Data shown:
---------------

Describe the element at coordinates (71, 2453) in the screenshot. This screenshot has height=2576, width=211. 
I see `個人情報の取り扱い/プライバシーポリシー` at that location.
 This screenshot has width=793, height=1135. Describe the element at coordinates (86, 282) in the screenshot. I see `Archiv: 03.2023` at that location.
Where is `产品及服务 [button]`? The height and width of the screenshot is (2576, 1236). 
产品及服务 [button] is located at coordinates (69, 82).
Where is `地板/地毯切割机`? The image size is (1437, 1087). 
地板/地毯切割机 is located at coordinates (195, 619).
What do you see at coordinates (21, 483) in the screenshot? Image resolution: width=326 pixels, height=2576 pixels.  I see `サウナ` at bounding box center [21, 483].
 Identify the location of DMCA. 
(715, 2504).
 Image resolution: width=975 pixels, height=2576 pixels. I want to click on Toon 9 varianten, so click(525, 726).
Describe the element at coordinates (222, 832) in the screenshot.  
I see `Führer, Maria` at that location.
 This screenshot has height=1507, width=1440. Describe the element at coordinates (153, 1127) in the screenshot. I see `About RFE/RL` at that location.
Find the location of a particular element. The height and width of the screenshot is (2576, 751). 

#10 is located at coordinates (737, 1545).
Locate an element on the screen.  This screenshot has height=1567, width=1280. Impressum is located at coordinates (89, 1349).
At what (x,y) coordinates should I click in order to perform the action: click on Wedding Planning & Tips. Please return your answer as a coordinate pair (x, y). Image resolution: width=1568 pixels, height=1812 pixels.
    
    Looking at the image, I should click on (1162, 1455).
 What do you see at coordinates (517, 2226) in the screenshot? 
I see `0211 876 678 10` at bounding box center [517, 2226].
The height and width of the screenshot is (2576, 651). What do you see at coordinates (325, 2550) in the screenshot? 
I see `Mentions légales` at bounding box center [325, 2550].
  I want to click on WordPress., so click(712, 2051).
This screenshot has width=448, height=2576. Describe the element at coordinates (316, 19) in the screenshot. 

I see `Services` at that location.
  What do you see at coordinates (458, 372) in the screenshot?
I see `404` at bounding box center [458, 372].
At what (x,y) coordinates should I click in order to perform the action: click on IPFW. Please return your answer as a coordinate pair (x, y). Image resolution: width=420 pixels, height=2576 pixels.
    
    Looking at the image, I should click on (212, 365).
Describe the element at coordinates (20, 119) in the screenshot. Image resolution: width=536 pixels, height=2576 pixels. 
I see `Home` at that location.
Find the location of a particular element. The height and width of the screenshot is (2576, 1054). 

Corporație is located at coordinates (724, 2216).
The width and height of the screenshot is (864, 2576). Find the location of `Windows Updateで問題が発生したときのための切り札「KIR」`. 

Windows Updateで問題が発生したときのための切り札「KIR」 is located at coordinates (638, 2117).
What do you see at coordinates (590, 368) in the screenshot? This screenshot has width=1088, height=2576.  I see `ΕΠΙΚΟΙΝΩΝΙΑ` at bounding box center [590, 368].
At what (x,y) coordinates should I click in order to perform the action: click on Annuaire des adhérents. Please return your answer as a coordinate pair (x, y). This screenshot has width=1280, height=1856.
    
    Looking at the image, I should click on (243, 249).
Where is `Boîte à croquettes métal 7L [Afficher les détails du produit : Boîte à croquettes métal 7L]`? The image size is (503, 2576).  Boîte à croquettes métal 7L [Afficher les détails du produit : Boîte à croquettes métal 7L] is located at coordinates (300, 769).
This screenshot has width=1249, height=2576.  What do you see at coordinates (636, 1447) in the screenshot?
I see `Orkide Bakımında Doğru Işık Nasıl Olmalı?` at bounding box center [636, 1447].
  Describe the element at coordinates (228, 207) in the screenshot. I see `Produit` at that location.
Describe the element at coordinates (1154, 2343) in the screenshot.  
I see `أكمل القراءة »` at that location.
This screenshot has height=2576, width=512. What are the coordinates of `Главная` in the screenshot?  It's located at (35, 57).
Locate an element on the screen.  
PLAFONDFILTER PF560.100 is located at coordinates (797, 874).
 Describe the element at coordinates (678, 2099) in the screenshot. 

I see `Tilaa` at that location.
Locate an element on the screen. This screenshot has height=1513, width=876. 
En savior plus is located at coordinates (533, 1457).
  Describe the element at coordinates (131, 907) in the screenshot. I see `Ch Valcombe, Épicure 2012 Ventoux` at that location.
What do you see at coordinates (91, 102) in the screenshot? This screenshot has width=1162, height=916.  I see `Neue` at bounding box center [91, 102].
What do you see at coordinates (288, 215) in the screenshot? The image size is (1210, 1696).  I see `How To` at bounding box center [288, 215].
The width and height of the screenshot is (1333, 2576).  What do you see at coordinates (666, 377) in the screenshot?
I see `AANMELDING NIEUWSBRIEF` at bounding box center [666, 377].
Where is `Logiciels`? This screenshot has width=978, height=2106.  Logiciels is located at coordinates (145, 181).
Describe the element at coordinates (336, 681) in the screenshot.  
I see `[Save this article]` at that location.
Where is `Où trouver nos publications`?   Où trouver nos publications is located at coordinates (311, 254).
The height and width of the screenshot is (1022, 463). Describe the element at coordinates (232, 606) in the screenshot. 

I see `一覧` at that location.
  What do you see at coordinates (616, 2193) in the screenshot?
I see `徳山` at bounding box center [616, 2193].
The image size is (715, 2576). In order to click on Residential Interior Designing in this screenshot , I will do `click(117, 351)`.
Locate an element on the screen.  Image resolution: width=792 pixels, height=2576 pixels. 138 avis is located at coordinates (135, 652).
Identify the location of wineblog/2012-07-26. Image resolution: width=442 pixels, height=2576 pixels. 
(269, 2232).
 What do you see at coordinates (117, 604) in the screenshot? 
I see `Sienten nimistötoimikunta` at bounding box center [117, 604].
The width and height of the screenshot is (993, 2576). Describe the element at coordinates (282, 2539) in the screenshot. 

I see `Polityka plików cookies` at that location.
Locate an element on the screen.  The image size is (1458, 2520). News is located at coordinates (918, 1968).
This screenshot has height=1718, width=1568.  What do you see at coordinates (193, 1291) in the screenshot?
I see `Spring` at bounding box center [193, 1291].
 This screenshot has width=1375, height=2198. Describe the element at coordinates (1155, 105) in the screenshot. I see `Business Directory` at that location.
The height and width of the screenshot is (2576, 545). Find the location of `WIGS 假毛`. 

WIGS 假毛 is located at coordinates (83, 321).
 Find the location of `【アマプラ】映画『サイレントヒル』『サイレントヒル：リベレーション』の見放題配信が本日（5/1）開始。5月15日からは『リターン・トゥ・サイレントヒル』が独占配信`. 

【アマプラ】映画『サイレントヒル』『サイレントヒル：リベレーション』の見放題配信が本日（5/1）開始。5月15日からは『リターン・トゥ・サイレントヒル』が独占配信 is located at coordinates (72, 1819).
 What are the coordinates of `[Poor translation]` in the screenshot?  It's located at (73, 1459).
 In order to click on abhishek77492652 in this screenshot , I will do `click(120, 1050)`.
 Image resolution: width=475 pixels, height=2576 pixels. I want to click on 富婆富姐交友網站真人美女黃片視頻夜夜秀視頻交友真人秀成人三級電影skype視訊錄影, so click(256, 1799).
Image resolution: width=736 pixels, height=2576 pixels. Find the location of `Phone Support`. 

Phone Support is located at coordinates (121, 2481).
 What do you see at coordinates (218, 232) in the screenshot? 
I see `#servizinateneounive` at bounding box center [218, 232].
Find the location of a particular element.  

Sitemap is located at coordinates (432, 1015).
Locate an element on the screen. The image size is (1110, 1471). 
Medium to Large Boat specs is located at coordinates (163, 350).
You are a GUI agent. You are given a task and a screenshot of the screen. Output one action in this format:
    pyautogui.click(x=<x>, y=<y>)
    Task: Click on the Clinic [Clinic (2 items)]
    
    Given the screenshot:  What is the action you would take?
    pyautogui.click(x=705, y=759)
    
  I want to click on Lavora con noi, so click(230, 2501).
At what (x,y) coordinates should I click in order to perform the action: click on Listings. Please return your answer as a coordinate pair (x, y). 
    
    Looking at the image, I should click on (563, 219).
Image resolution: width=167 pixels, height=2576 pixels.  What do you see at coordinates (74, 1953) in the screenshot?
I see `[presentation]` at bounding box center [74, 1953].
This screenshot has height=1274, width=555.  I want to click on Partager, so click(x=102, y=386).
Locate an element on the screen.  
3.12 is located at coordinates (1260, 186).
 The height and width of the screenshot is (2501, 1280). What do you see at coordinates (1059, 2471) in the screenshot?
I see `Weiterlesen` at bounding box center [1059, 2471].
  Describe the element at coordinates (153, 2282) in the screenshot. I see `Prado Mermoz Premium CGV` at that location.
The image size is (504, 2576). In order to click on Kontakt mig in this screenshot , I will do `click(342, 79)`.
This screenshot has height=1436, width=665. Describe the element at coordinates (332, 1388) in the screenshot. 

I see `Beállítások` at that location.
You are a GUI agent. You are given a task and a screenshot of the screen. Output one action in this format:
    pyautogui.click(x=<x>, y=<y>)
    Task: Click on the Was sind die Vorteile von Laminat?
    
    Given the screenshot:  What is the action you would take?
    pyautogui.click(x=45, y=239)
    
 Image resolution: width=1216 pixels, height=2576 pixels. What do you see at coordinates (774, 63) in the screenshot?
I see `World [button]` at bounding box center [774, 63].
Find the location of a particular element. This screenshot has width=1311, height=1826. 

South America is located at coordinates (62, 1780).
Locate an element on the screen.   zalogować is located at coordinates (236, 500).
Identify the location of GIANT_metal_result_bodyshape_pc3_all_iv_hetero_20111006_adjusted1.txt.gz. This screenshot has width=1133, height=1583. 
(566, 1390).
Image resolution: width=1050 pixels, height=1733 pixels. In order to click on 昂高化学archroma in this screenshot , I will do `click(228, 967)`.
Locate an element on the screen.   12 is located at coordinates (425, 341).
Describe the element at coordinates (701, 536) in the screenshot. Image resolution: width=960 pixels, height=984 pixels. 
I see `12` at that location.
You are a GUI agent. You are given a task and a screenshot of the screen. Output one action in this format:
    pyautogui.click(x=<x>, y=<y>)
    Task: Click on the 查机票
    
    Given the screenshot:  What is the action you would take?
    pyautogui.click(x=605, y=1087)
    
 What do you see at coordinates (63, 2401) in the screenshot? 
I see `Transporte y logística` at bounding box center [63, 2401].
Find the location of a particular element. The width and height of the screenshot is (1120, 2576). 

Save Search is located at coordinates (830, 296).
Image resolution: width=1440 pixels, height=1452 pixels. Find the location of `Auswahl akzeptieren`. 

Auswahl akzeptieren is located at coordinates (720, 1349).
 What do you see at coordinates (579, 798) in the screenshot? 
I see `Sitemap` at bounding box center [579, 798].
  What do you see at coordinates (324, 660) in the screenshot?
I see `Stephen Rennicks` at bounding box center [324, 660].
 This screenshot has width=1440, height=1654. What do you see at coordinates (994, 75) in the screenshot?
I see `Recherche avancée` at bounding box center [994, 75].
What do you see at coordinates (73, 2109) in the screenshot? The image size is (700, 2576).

---------------

How to complete this task:
Your answer should be the lines of the listing above between the line holding "is (2576, 1054)." and the line holding "What do you see at coordinates (91, 102)", inclusive, restated word for word and alone.

Exercise result:
Find the location of a particular element. The height and width of the screenshot is (2576, 1054). 

Corporație is located at coordinates (724, 2216).
The width and height of the screenshot is (864, 2576). Find the location of `Windows Updateで問題が発生したときのための切り札「KIR」`. 

Windows Updateで問題が発生したときのための切り札「KIR」 is located at coordinates (638, 2117).
What do you see at coordinates (590, 368) in the screenshot? This screenshot has width=1088, height=2576.  I see `ΕΠΙΚΟΙΝΩΝΙΑ` at bounding box center [590, 368].
At what (x,y) coordinates should I click in order to perform the action: click on Annuaire des adhérents. Please return your answer as a coordinate pair (x, y). This screenshot has width=1280, height=1856.
    
    Looking at the image, I should click on (243, 249).
Where is `Boîte à croquettes métal 7L [Afficher les détails du produit : Boîte à croquettes métal 7L]`? The image size is (503, 2576).  Boîte à croquettes métal 7L [Afficher les détails du produit : Boîte à croquettes métal 7L] is located at coordinates (300, 769).
This screenshot has width=1249, height=2576.  What do you see at coordinates (636, 1447) in the screenshot?
I see `Orkide Bakımında Doğru Işık Nasıl Olmalı?` at bounding box center [636, 1447].
  Describe the element at coordinates (228, 207) in the screenshot. I see `Produit` at that location.
Describe the element at coordinates (1154, 2343) in the screenshot.  
I see `أكمل القراءة »` at that location.
This screenshot has height=2576, width=512. What are the coordinates of `Главная` in the screenshot?  It's located at (35, 57).
Locate an element on the screen.  
PLAFONDFILTER PF560.100 is located at coordinates (797, 874).
 Describe the element at coordinates (678, 2099) in the screenshot. 

I see `Tilaa` at that location.
Locate an element on the screen. This screenshot has height=1513, width=876. 
En savior plus is located at coordinates (533, 1457).
  Describe the element at coordinates (131, 907) in the screenshot. I see `Ch Valcombe, Épicure 2012 Ventoux` at that location.
What do you see at coordinates (91, 102) in the screenshot? This screenshot has width=1162, height=916.  I see `Neue` at bounding box center [91, 102].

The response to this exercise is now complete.